I decided to press this issue a bit, and I am sitting here now, still in shock over what her mother told me. Keep in mind - I just learned all of this 24 hours ago, without any inkling of it before.
Lie #1 - Mallory owned a Trans-AM that was t-boned by a nearly 100-year-old man who was so distraught over the accident that she didn't have the heart to sue him for it.
Truth #1 - There was no car wreck. Her ex-husband, Mike (she married at an early age and never actually did divorce him) sold it to someone in PA and there was a financial issue over it. That's the end of it.
Lie #2 - Mallory has a half-brother (same father) named Dave, who once got drunk and ***** her. They recently started talking again, and I met him myself.
Truth #2 - Dave is not her half-brother. She dated him for some time and moved him in with her mother for no more than a month.
Lie #3 - Chris, a guy who has been in her life for a very long time (10-12 years) is "practically her brother," and has always been around in one form or another.
Truth #3 - Chris has been around for maybe three years. Mallory met him at a diner, and they apparently dated for some time. They had an apartment together for a short time. He has despised me from the moment we had the misfortune of meeting each other, and for all I know, I started my relationship with her as someone she was seeing on the side from him. I won't ever know the full truth about who he is, and I don't particularly care anymore.

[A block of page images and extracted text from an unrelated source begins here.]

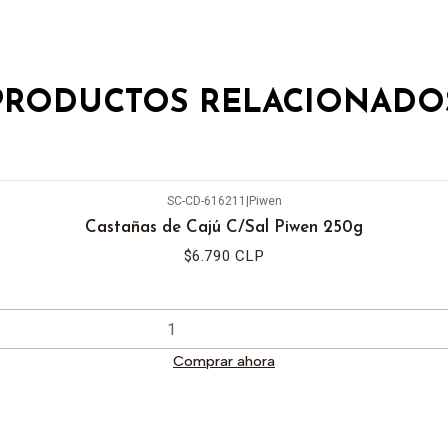
PRODUCTOS RELACIONADO
SC-CD-616211
|
Piwen
Castañas de Cajú C/Sal Piwen 250g
$6.790 CLP
Comprar ahora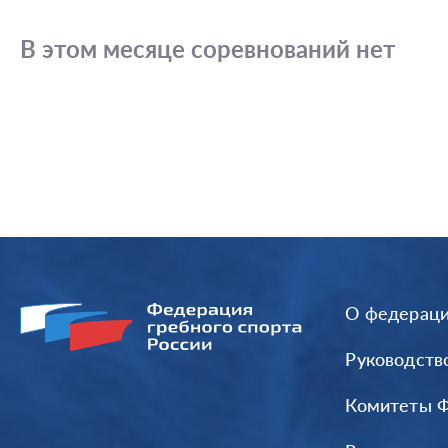
В этом месяце соревнований нет
О федерац
Руководств
Комитеты 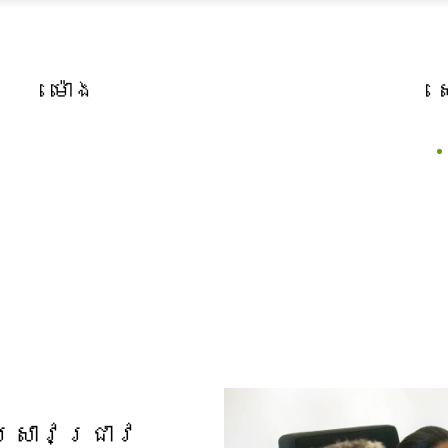
ម៉ោង
្រាវជ្រាវ​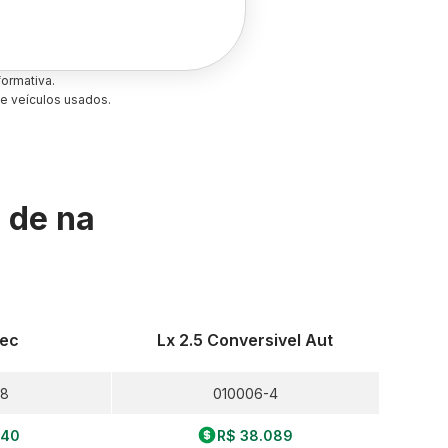
ormativa.
e veículos usados.
s de
na
Mec
Lx 2.5 Conversivel Aut
-8
010006-4
140
R$ 38.089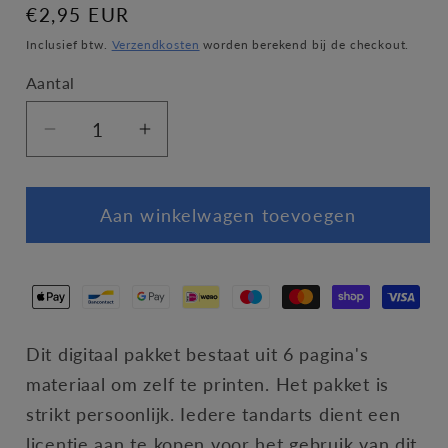
Normale
€2,95 EUR
prijs
Inclusief btw.
Verzendkosten
worden berekend bij de checkout.
Aantal
Aantal
Aantal
verlagen
verhogen
voor
voor
Aan winkelwagen toevoegen
Anna&#39;s
Anna&#39;s
tandartsdiploma
tandartsdiploma
Dit digitaal pakket bestaat uit 6 pagina's
materiaal om zelf te printen. Het pakket is
strikt persoonlijk. Iedere tandarts dient een
licentie aan te kopen voor het gebruik van dit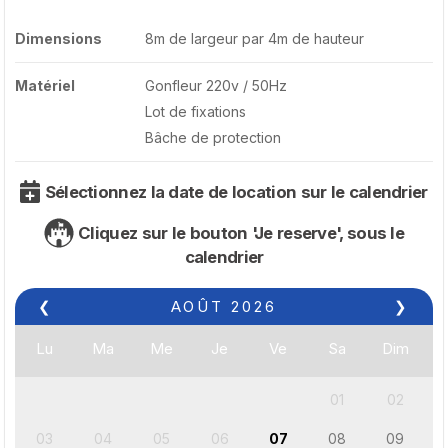
Dimensions
8m de largeur par 4m de hauteur
Matériel
Gonfleur 220v / 50Hz
Lot de fixations
Bâche de protection
Sélectionnez la date de location sur le calendrier
Cliquez sur le bouton 'Je reserve', sous le
calendrier
❮
AOÛT
2026
❯
Lu
Ma
Me
Je
Ve
Sa
Dim
01
02
03
04
05
06
07
08
09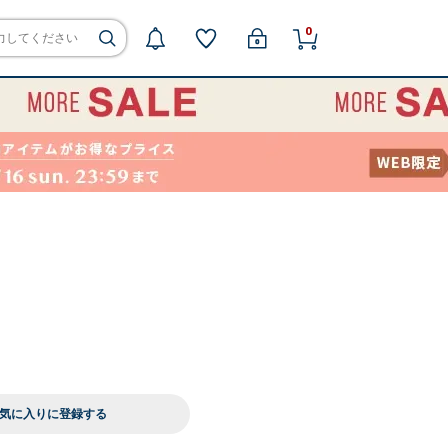
0
気に入りに登録する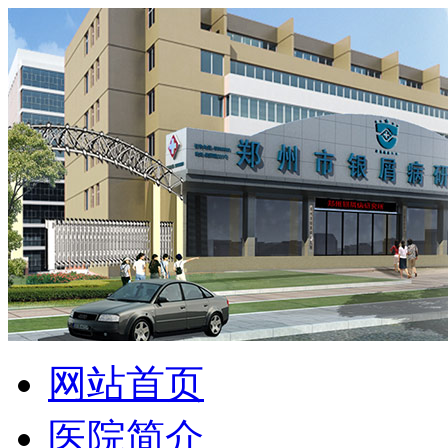
网站首页
医院简介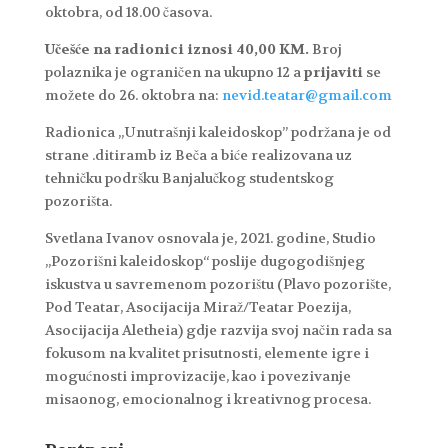
oktobra, od 18.00 časova.
Učešće na radionici iznosi 40,00 KM.
Broj
polaznika je ograničen na ukupno 12 a
prijaviti
se
možete do 26. oktobra na:
nevid.teatar@gmail.com
Radionica „Unutrašnji kaleidoskop” podržana je od
strane .ditiramb iz Beča a biće realizovana uz
tehničku podršku Banjalučkog studentskog
pozorišta.
Svetlana Ivanov osnovala je, 2021. godine, Studio
„Pozorišni kaleidoskop“ poslije dugogodišnjeg
iskustva u savremenom pozorištu (Plavo pozorište,
Pod Teatar, Asocijacija Miraž/Teatar Poezija,
Asocijacija Aletheia) gdje razvija svoj način rada sa
fokusom na kvalitet prisutnosti, elemente igre i
mogućnosti improvizacije, kao i povezivanje
misaonog, emocionalnog i kreativnog procesa.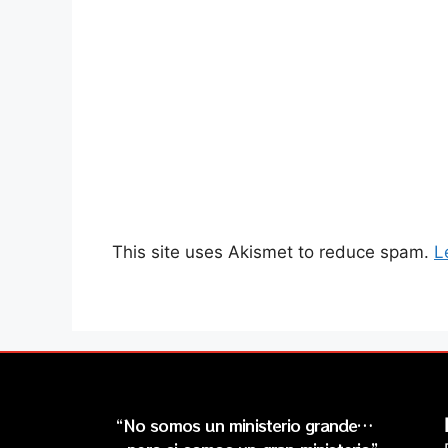
This site uses Akismet to reduce spam.
L
“No somos un ministerio grande…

Lie #4 - Mallory bought a truck, a 2003 Chevy S-10 with her own money. Her mother then forged the signature on the truck to get it in her name, using it as collateral on a personal loan.
Truth #4 - The truck was never in Mallory's name from the beginning. The car payment was financed with Mallory's disability money, which was automatically credited to her mother's account because of her living in the same residence and qualifying as room and board.
There's some other minor things along the way, but I think you get what happened here. The only thing I ever, ever wanted was to see my girlfriend feel happy and healthy. I've sunk myself so far into debt over her painkiller addiction, rationalizing it in my head that because she was sick and in pain, she needed this obscene amount of medicine.
Is this what you get for loving someone unconditionally? Was I that fucking BLIND by affection that I never thought to question any of this before? I know this is probably not much compared to what some of the older members here have gone through, but this has completely shattered any ability for me to trust someone again. I'm still literally in shock over it.